22. Les dispositions légales et la jurisprudence interne pertinentes sont décrites dans les arrêts Brumărescu c. Roumanie ([GC], no 28342/95, CEDH 1999-VII, pp. 250-256, §§ 31 - 44), Străin et autres c. Roumanie (no 57001/00, §§ 1926, 21 juillet 2005), Păduraru c. Roumanie (no 63252/00, §§ 3853, 1er décembre 2005) et Porteanu c. Roumanie (no 4596/03, §§ 23-25, 16 février 2006).

23. La loi no 247/2005 modifiant la loi no 10/2001 prévoit que l'indemnisation à laquelle auront droit les personnes qui n'obtiennent pas la restitution de l'immeuble nationalisé, et dont le montant sera fixé à l'issue d'une procédure administrative par une commission centrale, est constituée d'une participation à un organisme de placement de valeurs mobilières, organisé sous la forme de la société par actions Proprietatea (Proprietatea). En principe, les bénéficiaires d'une telle indemnité reçoivent des titres de valeur qui seront transformés en actions, lorsque Proprietatea sera cotée en bourse. Par ailleurs, l'article 3 de la loi susmentionnée précise que les titres de valeur ne peuvent pas être vendus avant leur conversion en actions.

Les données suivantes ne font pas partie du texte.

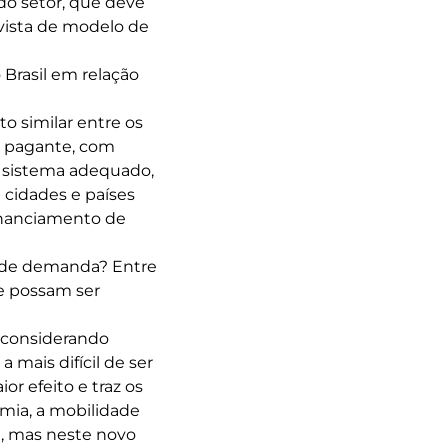
do setor, que deve
vista de modelo de
Brasil em relação
o similar entre os
e pagante, com
 sistema adequado,
cidades e países
inanciamento de
 de demanda? Entre
e possam ser
, considerando
 mais difícil de ser
or efeito e traz os
emia, a mobilidade
a, mas neste novo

24. Le 29 décembre 2005, Proprietatea a été inscrite au Registre du commerce de Bucarest. Afin que les titres de valeurs puissent être convertis en actions émises par Proprietatea et que ces actions puissent par la suite faire l'objet de transactions sur le marché financier, il faut tout d'abord suivre la procédure d'agrément par le Conseil national des valeurs mobilières (« CNVM »). Selon le calendrier prévisionnel de Proprietatea, qui a été modifié à plusieurs reprises, l'entrée effective en bourse est prévue pour la fin de l'année 2006.

EN DROIT

I. SUR LA VIOLATION ALLÉGUÉE DE L'ARTICLE 1 DU PROTOCOLE NO 1

25. La requérante se plaint d'une atteinte à son droit au respect de ses biens, incompatible avec l'article 1 du Protocole no 1, ainsi libellé :

« Toute personne physique ou morale a droit au respect de ses biens. Nul ne peut être privé de sa propriété que pour cause d'utilité publique et dans les conditions prévues par la loi et les principes généraux du droit international.

Les dispositions précédentes ne portent pas atteinte au droit que possèdent les États de mettre en vigueur les lois qu'ils jugent nécessaires pour réglementer l'usage des biens conformément à l'intérêt général ou pour assurer le paiement des impôts ou d'autres contributions ou des amendes. »

A. Sur la recevabilité

26. La Cour constate que la requête n'est pas manifestement mal fondée au sens de l'article 35 § 3 de la Convention. Elle relève par ailleurs que celle-ci ne se heurte à aucun autre motif d'irrecevabilité. Il convient donc de la déclarer recevable.

B. Sur le fond

27. Citant les affaires Brezny et Brezny c. Slovaquie ((déc.), no 23131/93, 4 mars 1996), Kopecky c. Slovaquie ([GC], no 44912/98, § 35, 28 septembre 2004) et Constandache c. Roumanie ((déc.), no 46312/99, 11 juin 2002), le Gouvernement considère que la Cour n'est pas compétente ratione temporis pour examiner les circonstances de la nationalisation de l'immeuble litigieux, qui a eu lieu avant l'entrée en vigueur de la Convention à l'égard de la Roumanie. En outre, il estime que la requérante ne disposait pas d'un bien au sens de l'article 1 du Protocole no 1 précité, car son droit de propriété n'a pas été reconnu par une décision judiciaire définitive avant la vente du bien à des tiers.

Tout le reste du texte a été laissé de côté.